Sí, al fin lo entendieron. Pero seguía sin haber alegría. Parecían sencillamente resignados, taciturnos, incluso indiferentes. Lo cierto es que el hecho no podía cambiar gran cosa sus vidas, siendo que todavía deberían depender de la agricultura. Tal vez su hijo podría ayudarlos en el futuro con sus habilidades, pero eso sería todo. El director lo sabía, y aun así, no podía sentirse decepcionado.

—Hay una cosa más —dijo aclarándose la garganta.

—No me diga—replicó el señor Hua, suspirando.

—Sí, lo lamento, señor. Se trata acerca de qué pasará cuando su hijo crezca.

El hombre entrecerró los ojos. Una mirada nada amistosa por parte de su esposa.

—¿Qué pasará entonces? —dijo ella.

—Bueno, tradicionalmente el Avatar sabe que lo es al cumplir los 16 años. Entonces empezará su entrenamiento para dominar los cuatro elementos. Quería preguntarles si tienen intenciones de enviarlo al exterior para manejar la tierra control o lo mandarán a uno de los profesores de la ciudad.

El señor Hua miró a su esposa. El director al principio creyó que sería para pedirle su opinión, pero a medida que la mujer se expresaba se dio cuenta de que le estaba pidiendo un relevo. No agregaba su parecer; simplemente anunciaba el de ambos.

—Señor, no lo sabemos —dijo lentamente, apretando una de las manos del marido entre las suyas—. Todo esto es demasiado nuevo para nosotros y la idea jamás se nos pasó por la mente. Además, es demasiado pronto para pensar en lo que haremos entonces. ¿Sería posible seguir esta conversación en otro momento, cuando sea realmente necesario?

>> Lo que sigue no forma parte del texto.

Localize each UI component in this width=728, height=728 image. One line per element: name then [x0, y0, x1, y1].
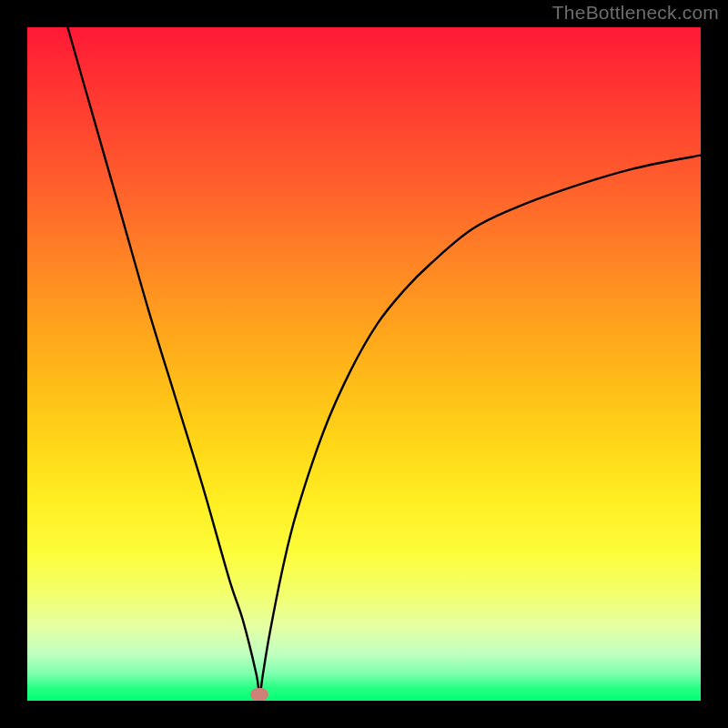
chart-canvas: TheBottleneck.com	[0, 0, 728, 728]
watermark-label: TheBottleneck.com	[552, 2, 719, 24]
optimum-marker	[250, 688, 268, 701]
bottleneck-curve	[27, 27, 701, 701]
plot-area	[27, 27, 701, 701]
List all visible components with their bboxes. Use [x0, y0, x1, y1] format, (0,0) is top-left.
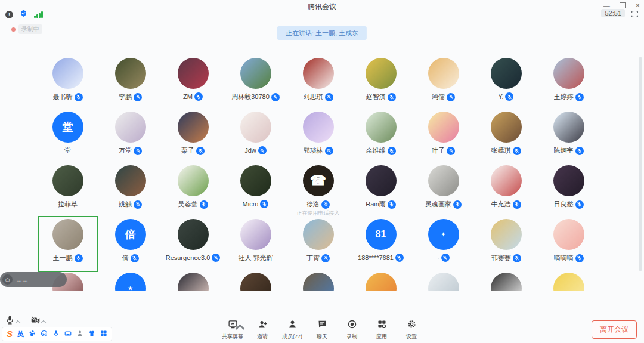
participant-tile[interactable]: 万堂: [99, 110, 162, 164]
participant-tile[interactable]: Rain雨: [349, 164, 412, 218]
participant-tile[interactable]: ✦·: [412, 218, 475, 271]
avatar: [178, 219, 209, 250]
fullscreen-icon[interactable]: [631, 10, 639, 17]
toolbar-record-button[interactable]: 录制: [339, 319, 365, 341]
participant-tile[interactable]: 郭琰林: [287, 110, 349, 164]
ime-toolbar[interactable]: S 英: [2, 327, 112, 341]
mic-muted-icon: [271, 93, 280, 101]
participant-tile-partial[interactable]: ★: [99, 271, 162, 291]
participant-name: 拉菲草: [58, 200, 78, 209]
participant-name: 万堂: [119, 146, 142, 155]
participant-tile-partial[interactable]: [475, 271, 537, 291]
participant-tile[interactable]: 嘀嘀嘀: [537, 218, 600, 271]
participant-tile[interactable]: 周林毅30780: [224, 57, 287, 110]
ime-person-icon[interactable]: [76, 329, 83, 339]
ime-grid-icon[interactable]: [100, 329, 107, 339]
participant-name: 李鹏: [119, 92, 142, 101]
participant-tile-partial[interactable]: [162, 271, 224, 291]
participant-tile[interactable]: 丁霄: [287, 218, 349, 271]
ime-language-mode[interactable]: 英: [17, 330, 24, 339]
mic-muted-icon: [134, 200, 142, 209]
ime-mic-icon[interactable]: [52, 329, 60, 339]
participant-tile[interactable]: 张嫣琪: [475, 110, 537, 164]
leave-meeting-button[interactable]: 离开会议: [592, 320, 637, 339]
participant-name: 牛充浩: [491, 200, 521, 209]
participant-tile[interactable]: 灵魂画家: [412, 164, 475, 218]
participant-tile-partial[interactable]: [412, 271, 475, 291]
participant-tile-partial[interactable]: [287, 271, 349, 291]
mic-muted-icon: [258, 146, 267, 154]
toolbar-settings-button[interactable]: 设置: [398, 319, 425, 341]
close-button[interactable]: ✕: [635, 1, 640, 10]
mic-options-caret[interactable]: [16, 320, 20, 325]
avatar: 堂: [52, 112, 83, 143]
participant-tile[interactable]: ZM: [162, 57, 224, 110]
participant-tile[interactable]: 韩赛赛: [475, 218, 537, 271]
participant-tile[interactable]: 王婷婷: [537, 57, 600, 110]
participant-name: 鸿儒: [432, 92, 455, 101]
participant-name: 刘思琪: [304, 92, 333, 101]
participant-name: 188****7681: [358, 254, 404, 262]
participant-tile[interactable]: 81188****7681: [349, 218, 412, 271]
scrollbar[interactable]: [639, 57, 642, 271]
share-options-caret[interactable]: [235, 322, 245, 335]
participant-tile[interactable]: 赵智淇: [349, 57, 412, 110]
participant-tile[interactable]: 社人 郭光辉: [224, 218, 287, 271]
participant-tile[interactable]: 王一鹏: [36, 218, 99, 271]
toolbar-apps-button[interactable]: 应用: [369, 319, 395, 341]
participant-tile[interactable]: Jdw: [224, 110, 287, 164]
participant-tile-partial[interactable]: [537, 271, 600, 291]
participant-tile[interactable]: 李鹏: [99, 57, 162, 110]
participant-tile[interactable]: 陈炯宇: [537, 110, 600, 164]
participant-tile-partial[interactable]: [349, 271, 412, 291]
toolbar-label: 成员(77): [282, 333, 302, 341]
ime-skin-icon[interactable]: [88, 329, 95, 339]
participant-tile[interactable]: Micro: [224, 164, 287, 218]
mic-muted-icon: [134, 93, 142, 101]
toolbar-share-screen-button[interactable]: 共享屏幕: [219, 319, 246, 341]
minimize-button[interactable]: —: [603, 1, 610, 10]
participant-tile[interactable]: 堂堂: [36, 110, 99, 164]
toolbar-chat-button[interactable]: 聊天: [309, 319, 335, 341]
participant-name: 余维维: [366, 146, 396, 155]
participant-tile[interactable]: 牛充浩: [475, 164, 537, 218]
participant-tile[interactable]: 聂书昕: [36, 57, 99, 110]
mic-muted-icon: [194, 92, 203, 101]
maximize-button[interactable]: [620, 2, 626, 8]
participant-tile[interactable]: 余维维: [349, 110, 412, 164]
toolbar-invite-button[interactable]: 邀请: [249, 319, 275, 341]
avatar: [428, 58, 459, 89]
participant-tile[interactable]: Resurgence3.0: [162, 218, 224, 271]
network-signal-icon[interactable]: [34, 11, 43, 18]
participant-tile[interactable]: 鸿儒: [412, 57, 475, 110]
participant-tile-partial[interactable]: [224, 271, 287, 291]
participant-tile[interactable]: ☎徐洛正在使用电话接入: [287, 164, 349, 218]
ime-emoji-icon[interactable]: [41, 329, 48, 339]
participant-tile[interactable]: 栗子: [162, 110, 224, 164]
participant-tile[interactable]: 姚触: [99, 164, 162, 218]
ime-logo-icon[interactable]: S: [7, 330, 13, 338]
avatar: [553, 219, 584, 250]
chat-message-overlay[interactable]: ☺ ……: [0, 272, 67, 287]
participant-tile[interactable]: 日良愁: [537, 164, 600, 218]
ime-keyboard-icon[interactable]: [64, 329, 72, 339]
toolbar-members-button[interactable]: 成员(77): [279, 319, 305, 341]
camera-off-button[interactable]: [30, 315, 45, 327]
participant-tile[interactable]: 叶子: [412, 110, 475, 164]
camera-options-caret[interactable]: [41, 320, 46, 325]
participant-tile[interactable]: Y.: [475, 57, 537, 110]
participant-name: 张嫣琪: [491, 146, 521, 155]
toolbar-label: 聊天: [317, 333, 327, 341]
avatar: [491, 219, 522, 250]
meeting-info-icon[interactable]: !: [5, 11, 13, 18]
microphone-button[interactable]: [5, 315, 20, 327]
mic-muted-icon: [325, 147, 333, 155]
mic-muted-icon: [513, 254, 521, 262]
participant-tile[interactable]: 拉菲草: [36, 164, 99, 218]
participant-tile[interactable]: 吴蓉薷: [162, 164, 224, 218]
participant-tile[interactable]: 刘思琪: [287, 57, 349, 110]
participant-tile[interactable]: 倍倍: [99, 218, 162, 271]
security-shield-icon[interactable]: [20, 9, 27, 20]
ime-paw-icon[interactable]: [29, 329, 36, 339]
avatar: 81: [366, 219, 397, 250]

El director ahora observó al señor Hua con más atención y, para variar, notó lo indignado que estaba por su pregunta. Tal vez sí estaba presionando demasiado por un día. Eran gente de campo, después de todo. Ellos vivían pensando en el día a día, preocupándose en el presente y el futuro a corto plazo. No podía esperar que de un día para el otro cambiaran de forma de ser.

—De acuerdo. ¿Cuándo cree que sería apropiado?

—Cuando Mutu tenga que saberlo a los 16. Entonces se lo diremos.

A una mirada de la mujer, el director supo que era mejor hacerle caso.